Today is Global Recycling Day. So does recycling actually work?

Recycling is THE single best known ‘green’ concept, I reckon. Say ‘environment’ and the answer is ‘recycling’. It’s what kids are taught to do at school, it’s what labels on plastic products claim they (can) do, it’s what any environmentally-minded and nature-loving person is honour-bound to do.

But does it work??? No.

In South Africa, at least 90% of our 54 million plus tons of annual waste lands up in landfill sites, or is just dumped anyhow and anywhere, spoiling nature, and often ending up in the sea.

Sure, recycling generates income for nearly a quarter of a million waste-pickers and powers South Africa’s recycling economy, but… should it have to? Banning so-called problem plastics (including polystyrene containers, plastic cutlery, food sachets and snack packaging) would actually boost the economy.

According to Greenpeace, four years ago 34 out of 54 African countries had passed laws banning single-use plastics, or were planning to, but real-life results are far from encouraging. Even though South Africa made it onto that list, it is apparently the world’s 11th-biggest litterbug.

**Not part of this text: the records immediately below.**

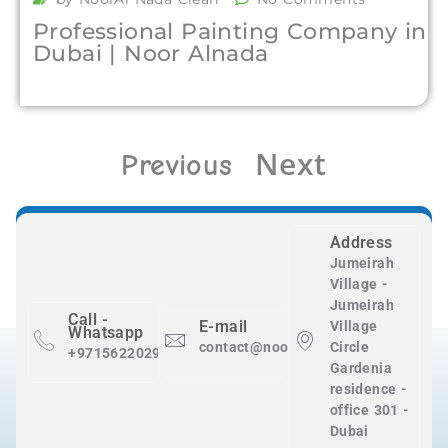
Professional Painting Company in
Dubai | Noor Alnada
Next
Previous
Address
Jumeirah
Village -
Jumeirah
Call -
E-mail
Village
Whatsapp
contact@nooralnadaclean.com
Circle
+971562202983
Gardenia
residence -
office 301 -
Dubai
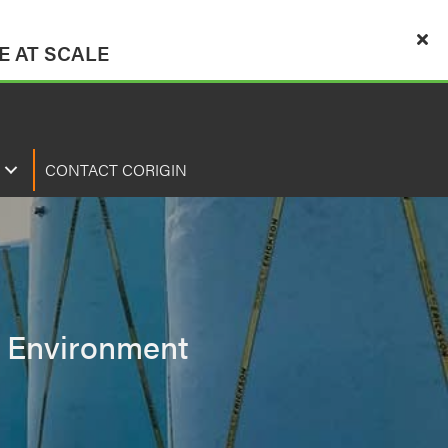
 AT SCALE
CONTACT CORIGIN
s, Environment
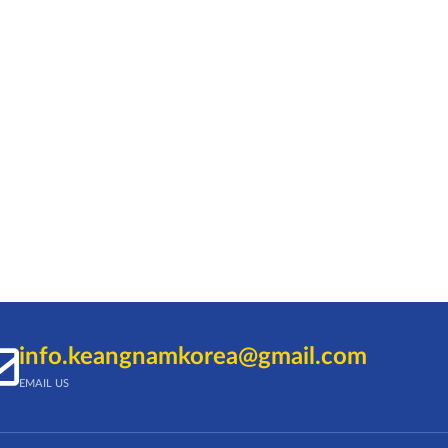
info.keangnamkorea@gmail.com
EMAIL US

Recycling is NOT the solution to the problem of plastic. The Fraud of Plastic Recycling describes “how Big Oil and the plastics industry deceived the public for decades and caused the plastic waste crisis.” Separating fact from convenient fiction and plenty other online articles debunk myths around recycling. Even the word ‘litterbug’ was invented in “sophisticated marketing campaigns to shift blame from producers to consumers”, while plastics companies fought tooth and nail against anti-plastic laws and bans.

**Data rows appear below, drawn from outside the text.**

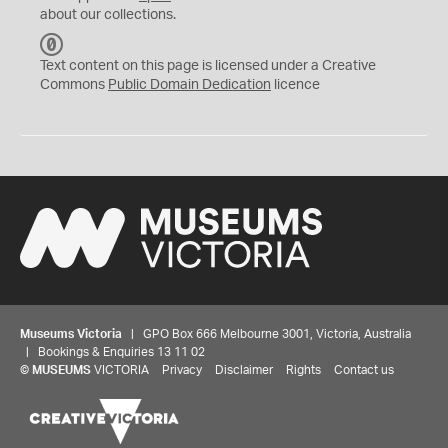
about our collections.
C
C
Text content on this page is licensed under a Creative
0
Commons
Public Domain Dedication
licence
Museums Victoria
| GPO Box 666 Melbourne 3001, Victoria, Australia
| Bookings & Enquiries 13 11 02
©
MUSEUMS
VICTORIA
Privacy
Disclaimer
Rights
Contact us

As a consumer I really struggle to avoid buying unwanted plastic with my groceries. Every time I challenge a shop manager on their excessive use of plastic, their excuse is ‘consumer pressure’ FOR small and tidy portions wrapped in duplicate or triplicate. I’m not sure if this is just an excuse, or if they really do get customer complaints like “I demand my food is wrapped in more plastic”. When will we as consumers put our foot down on this issue?

In the meantime, and even though I know it mostly doesn’t work, I recycle faithfully. What else can one do? For three years I collected all the empty milk bottles our family was using, planning to organize a ‘bottle garden workshop’ some day. But I never got around to it, and the bottles piled up. And up.

Luckily a friend told me that the local SPCA is collecting milk bottles and passing them on to a local family run business that turns plastic into furniture! So my bottle-mountain found a new home.